#### Task to carry out:
Take each line of the data that contains the string "just" and copy it.

(Data extracted from a collection)
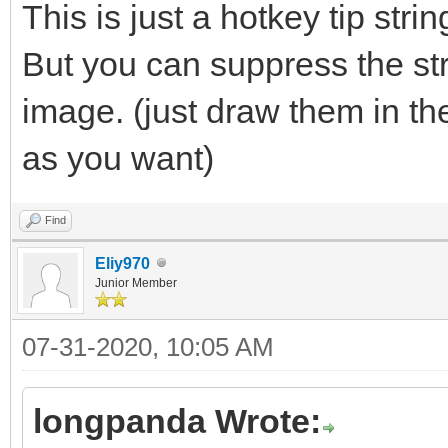
This is just a hotkey tip stri
But you can suppress the st
image. (just draw them in t
as you want)
Find
Eliy970
Junior Member
07-31-2020, 10:05 AM
longpanda Wrote:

#### Your solution:
This is just a hotkey tip stri
image. (just draw them in t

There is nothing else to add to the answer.